> Activity
Could you please return each line of the data that has the word "clientes"?

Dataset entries
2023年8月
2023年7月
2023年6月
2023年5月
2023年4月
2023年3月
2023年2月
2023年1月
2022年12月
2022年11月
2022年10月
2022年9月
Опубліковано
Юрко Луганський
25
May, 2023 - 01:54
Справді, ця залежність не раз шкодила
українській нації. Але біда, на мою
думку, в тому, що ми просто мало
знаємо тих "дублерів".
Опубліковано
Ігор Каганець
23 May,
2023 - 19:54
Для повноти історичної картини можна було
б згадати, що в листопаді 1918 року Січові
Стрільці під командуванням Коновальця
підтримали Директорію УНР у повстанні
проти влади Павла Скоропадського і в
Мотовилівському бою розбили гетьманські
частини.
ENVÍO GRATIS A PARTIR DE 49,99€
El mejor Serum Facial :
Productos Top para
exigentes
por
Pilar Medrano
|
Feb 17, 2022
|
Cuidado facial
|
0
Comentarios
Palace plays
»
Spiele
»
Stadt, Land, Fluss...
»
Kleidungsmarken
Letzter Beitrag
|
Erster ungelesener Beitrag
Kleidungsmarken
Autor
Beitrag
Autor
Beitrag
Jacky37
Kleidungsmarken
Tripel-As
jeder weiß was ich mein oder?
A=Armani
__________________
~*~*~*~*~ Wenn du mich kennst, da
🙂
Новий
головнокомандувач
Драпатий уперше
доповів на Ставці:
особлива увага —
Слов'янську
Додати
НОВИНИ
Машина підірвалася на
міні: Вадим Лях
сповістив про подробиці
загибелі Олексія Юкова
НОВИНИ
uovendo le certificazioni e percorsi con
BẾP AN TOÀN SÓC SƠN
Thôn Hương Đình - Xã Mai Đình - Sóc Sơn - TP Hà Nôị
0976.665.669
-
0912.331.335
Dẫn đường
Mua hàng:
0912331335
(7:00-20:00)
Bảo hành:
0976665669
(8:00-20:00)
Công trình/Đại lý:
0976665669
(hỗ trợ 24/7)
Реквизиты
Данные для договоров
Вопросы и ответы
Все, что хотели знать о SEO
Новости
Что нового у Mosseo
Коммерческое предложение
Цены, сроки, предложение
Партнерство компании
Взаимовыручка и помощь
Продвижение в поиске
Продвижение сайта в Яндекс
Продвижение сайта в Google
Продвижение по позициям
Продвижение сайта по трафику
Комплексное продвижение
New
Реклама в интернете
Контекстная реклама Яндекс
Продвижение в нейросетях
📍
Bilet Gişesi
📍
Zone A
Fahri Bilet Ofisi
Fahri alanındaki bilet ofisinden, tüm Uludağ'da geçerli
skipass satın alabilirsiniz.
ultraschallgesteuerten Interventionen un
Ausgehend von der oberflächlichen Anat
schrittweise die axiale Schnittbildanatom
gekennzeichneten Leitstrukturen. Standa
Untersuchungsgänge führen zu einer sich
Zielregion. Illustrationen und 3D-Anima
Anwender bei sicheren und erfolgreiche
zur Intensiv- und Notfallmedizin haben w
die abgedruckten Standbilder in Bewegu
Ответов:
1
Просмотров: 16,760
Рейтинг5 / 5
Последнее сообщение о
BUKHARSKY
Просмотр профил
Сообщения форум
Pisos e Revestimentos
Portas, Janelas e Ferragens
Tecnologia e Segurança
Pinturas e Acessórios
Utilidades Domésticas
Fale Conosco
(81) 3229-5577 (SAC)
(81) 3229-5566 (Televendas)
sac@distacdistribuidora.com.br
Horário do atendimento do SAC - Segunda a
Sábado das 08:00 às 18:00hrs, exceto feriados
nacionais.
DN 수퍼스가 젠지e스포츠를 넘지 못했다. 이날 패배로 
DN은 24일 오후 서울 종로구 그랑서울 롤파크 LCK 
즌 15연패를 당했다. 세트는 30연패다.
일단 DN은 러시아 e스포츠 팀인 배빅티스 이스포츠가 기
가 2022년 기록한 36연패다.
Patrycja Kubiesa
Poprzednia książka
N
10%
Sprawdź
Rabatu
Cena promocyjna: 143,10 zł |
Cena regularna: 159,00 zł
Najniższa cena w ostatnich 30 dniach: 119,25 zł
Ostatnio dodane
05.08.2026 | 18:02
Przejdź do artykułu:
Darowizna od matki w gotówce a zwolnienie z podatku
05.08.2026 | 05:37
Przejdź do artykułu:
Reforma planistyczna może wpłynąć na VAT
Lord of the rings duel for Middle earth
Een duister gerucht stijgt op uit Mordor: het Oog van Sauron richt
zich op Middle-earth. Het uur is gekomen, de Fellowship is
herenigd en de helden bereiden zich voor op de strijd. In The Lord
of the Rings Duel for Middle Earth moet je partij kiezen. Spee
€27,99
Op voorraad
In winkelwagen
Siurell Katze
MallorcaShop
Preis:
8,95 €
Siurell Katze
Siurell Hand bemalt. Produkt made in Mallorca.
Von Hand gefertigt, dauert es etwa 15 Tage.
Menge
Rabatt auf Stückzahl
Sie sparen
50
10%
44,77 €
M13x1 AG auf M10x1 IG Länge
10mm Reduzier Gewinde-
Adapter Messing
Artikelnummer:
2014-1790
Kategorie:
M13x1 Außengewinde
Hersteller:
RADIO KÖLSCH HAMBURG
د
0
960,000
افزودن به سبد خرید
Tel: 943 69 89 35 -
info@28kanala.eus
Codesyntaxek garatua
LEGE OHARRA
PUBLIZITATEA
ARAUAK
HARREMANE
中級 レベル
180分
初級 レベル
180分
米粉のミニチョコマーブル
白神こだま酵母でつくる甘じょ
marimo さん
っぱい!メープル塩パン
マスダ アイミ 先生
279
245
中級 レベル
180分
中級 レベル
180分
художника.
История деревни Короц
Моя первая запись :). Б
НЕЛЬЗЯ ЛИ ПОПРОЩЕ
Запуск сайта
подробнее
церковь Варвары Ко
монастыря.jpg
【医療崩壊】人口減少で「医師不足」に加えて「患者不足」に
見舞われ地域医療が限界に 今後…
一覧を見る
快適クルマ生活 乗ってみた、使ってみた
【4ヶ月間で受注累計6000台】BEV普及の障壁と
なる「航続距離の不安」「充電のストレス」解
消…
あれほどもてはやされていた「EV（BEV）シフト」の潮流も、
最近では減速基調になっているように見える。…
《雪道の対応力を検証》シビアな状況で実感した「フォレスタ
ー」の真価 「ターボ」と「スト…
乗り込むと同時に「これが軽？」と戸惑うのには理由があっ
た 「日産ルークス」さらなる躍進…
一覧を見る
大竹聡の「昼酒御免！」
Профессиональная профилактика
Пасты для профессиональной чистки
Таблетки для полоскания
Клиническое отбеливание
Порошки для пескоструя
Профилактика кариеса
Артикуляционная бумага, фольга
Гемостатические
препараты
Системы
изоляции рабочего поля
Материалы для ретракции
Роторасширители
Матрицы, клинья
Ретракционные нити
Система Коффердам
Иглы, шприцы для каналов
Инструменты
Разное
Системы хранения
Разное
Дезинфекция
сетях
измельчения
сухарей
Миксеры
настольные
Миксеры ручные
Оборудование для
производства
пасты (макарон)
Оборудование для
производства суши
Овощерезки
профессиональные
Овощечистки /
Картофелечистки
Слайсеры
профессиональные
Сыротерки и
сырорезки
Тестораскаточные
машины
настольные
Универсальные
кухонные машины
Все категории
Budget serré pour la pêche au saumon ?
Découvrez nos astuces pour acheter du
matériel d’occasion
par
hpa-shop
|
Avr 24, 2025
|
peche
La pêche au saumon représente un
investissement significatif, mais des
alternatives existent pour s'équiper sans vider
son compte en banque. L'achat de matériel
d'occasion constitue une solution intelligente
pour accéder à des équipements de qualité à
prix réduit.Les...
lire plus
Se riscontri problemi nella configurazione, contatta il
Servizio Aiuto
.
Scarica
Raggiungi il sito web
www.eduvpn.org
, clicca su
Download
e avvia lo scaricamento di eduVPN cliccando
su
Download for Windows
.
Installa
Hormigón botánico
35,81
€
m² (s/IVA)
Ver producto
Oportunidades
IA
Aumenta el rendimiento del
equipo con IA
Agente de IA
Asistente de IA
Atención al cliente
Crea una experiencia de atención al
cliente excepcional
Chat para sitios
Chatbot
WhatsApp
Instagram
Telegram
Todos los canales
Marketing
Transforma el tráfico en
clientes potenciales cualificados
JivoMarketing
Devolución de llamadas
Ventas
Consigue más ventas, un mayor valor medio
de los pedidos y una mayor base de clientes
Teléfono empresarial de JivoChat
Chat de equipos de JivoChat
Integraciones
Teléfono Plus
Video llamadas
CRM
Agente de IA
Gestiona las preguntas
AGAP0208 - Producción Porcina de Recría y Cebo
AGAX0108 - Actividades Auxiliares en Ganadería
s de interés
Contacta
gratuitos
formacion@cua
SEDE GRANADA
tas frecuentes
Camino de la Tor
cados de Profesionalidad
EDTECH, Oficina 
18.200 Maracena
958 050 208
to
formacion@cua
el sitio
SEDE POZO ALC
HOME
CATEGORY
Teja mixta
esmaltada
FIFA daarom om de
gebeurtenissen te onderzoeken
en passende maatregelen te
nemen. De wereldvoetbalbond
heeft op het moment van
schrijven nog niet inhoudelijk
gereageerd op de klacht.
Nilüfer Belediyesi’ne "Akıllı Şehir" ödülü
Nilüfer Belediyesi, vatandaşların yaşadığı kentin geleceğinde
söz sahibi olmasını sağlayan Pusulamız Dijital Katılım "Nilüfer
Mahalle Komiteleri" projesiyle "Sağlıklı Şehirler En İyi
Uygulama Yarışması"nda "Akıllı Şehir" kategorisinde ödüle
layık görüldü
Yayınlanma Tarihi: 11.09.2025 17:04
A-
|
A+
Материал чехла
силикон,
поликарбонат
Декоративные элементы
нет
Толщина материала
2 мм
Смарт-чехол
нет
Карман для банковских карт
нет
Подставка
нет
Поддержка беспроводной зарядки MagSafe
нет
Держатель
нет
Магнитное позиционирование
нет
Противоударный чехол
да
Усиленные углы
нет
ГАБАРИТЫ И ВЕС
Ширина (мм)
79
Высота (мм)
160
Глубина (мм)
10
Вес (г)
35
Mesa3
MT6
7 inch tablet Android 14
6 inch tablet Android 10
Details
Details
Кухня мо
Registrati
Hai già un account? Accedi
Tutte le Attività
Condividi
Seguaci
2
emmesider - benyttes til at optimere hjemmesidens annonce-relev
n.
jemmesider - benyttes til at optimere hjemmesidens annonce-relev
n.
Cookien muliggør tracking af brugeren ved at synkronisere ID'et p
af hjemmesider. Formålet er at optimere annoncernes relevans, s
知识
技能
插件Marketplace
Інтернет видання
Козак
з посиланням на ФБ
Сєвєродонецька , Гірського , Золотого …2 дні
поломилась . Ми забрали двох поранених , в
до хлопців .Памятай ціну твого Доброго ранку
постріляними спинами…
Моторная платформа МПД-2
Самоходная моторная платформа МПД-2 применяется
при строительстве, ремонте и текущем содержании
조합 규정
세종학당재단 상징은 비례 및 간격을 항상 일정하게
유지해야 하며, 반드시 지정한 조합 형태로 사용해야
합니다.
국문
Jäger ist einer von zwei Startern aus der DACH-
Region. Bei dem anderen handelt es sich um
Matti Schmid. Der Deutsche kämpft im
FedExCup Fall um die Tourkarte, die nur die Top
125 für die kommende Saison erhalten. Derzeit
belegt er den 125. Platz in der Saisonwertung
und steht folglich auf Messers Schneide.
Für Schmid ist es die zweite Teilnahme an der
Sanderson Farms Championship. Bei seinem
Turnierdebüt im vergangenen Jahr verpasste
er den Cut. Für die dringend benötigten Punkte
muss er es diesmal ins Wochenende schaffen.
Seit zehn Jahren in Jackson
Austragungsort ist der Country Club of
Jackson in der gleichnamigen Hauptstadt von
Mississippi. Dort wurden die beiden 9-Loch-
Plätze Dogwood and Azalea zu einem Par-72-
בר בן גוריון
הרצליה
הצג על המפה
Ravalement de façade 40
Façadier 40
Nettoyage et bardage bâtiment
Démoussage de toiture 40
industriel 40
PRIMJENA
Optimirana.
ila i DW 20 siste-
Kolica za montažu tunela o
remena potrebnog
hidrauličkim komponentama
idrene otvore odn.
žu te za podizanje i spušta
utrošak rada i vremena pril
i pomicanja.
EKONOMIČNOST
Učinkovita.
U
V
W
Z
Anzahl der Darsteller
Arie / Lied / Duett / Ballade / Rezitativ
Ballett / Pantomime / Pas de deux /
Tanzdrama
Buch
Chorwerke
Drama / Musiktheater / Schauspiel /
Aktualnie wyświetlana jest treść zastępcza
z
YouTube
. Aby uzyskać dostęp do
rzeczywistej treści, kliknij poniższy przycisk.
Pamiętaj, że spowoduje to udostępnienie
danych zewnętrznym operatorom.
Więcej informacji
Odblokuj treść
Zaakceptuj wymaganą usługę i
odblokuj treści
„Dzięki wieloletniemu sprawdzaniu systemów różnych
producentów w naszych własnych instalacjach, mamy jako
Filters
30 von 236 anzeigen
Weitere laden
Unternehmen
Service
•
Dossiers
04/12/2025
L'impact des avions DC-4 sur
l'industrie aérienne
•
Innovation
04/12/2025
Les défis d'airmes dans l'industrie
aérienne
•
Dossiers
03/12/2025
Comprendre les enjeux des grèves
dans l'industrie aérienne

> Response below
clientes potenciales cualificados
de los pedidos y una mayor base de clientes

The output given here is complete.